Inference attack

The most sensitive information a person holds is often not directly available to an adversary. But it can be inferred from information that is. An inference attack trains a machine learning model on a labelled dataset and uses it to predict private attributes from observable ones. The target person provides no sensitive information directly. The model infers it from the trail they leave without thinking.

How it works

The clearest example is political affiliation inferred from smartphone app installations. The list of apps installed on a device is visible to the operating system and, through analytics SDKs embedded in those apps, to many third-party services. Certain apps correlate statistically with certain political leanings. A model trained on a dataset that contains both app lists and known political affiliations can then make predictions about people whose affiliation is unknown.

# Training phase
training_data = [
    {apps: ["weather", "hunting_app", "bible_study", "news_aggregator"],
     label: "conservative"},
    {apps: ["weather", "climate_tracker", "lgbtq_support_app", "news_aggregator"],
     label: "liberal"},
    # ... hundreds or thousands of labelled examples
]

model = RandomForest.train(features=app_lists, labels=political_leanings)
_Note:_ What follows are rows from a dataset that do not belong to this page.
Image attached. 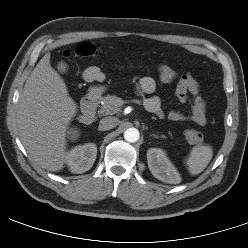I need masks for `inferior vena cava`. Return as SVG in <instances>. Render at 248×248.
<instances>
[{
  "label": "inferior vena cava",
  "mask_w": 248,
  "mask_h": 248,
  "mask_svg": "<svg viewBox=\"0 0 248 248\" xmlns=\"http://www.w3.org/2000/svg\"><path fill=\"white\" fill-rule=\"evenodd\" d=\"M119 120L116 117H105L99 122V130L105 131L110 130L118 125Z\"/></svg>",
  "instance_id": "602c4592"
}]
</instances>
# Inference phase (attack):
target = {apps: ["weather", "hunting_app", "sports_scores", "news_aggregator"]}
predicted_label = model.predict(target.apps)
prediction_confidence = model.confidence(target.apps)
→ "conservative", 78% confidence

# Additional output: which features mattered most
feature_importance = model.explain()
→ hunting_app: 0.31, bible_study: 0.24, climate_tracker: -0.19, ...

The feature importance output tells an analyst which apps are most predictive, and in which direction. This is itself actionable: it reveals which data to collect in future.

What this reveals

The model does not need to be perfectly accurate to be commercially or politically significant. At 75-80% accuracy across a population of millions, the inferences produce actionable targeting data. A person in that population installed the apps they found useful. They did not provide their political views.
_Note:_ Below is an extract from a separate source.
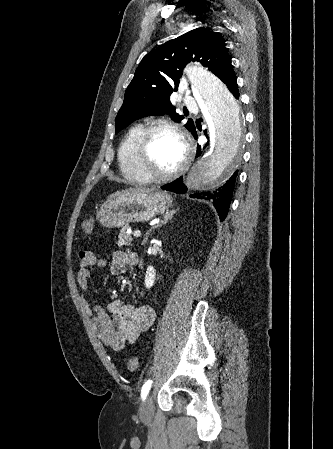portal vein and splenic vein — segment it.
I'll return each instance as SVG.
<instances>
[{"mask_svg": "<svg viewBox=\"0 0 333 449\" xmlns=\"http://www.w3.org/2000/svg\"><path fill=\"white\" fill-rule=\"evenodd\" d=\"M134 236L135 237H140L141 236V232L140 231H135Z\"/></svg>", "mask_w": 333, "mask_h": 449, "instance_id": "obj_1", "label": "portal vein and splenic vein"}]
</instances>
The same pattern generalises to other sensitive attributes: health conditions inferred from pharmacy purchases, pregnancy inferred from buying patterns, sexual orientation inferred from app usage, creditworthiness inferred from behavioural signals. In each case the sensitive attribute is not directly observable; the proxy data is.

The Cambridge Analytica affair made the mechanism public: Facebook likes served as the input, psychographic profiles as the output, and targeted political advertising as the application. The likes were not inherently sensitive. Their combination was.

Defences

Limiting which apps have access to the device’s app list restricts what can be reported to analytics services. On both iOS and Android, analytics SDK permissions can be constrained by the operating system, though enforcement is inconsistent. More fundamentally, being selective about app installations reduces the surface available for inference. An app installed for occasional convenience may contribute significantly to an inferred profile that its user never intended to create.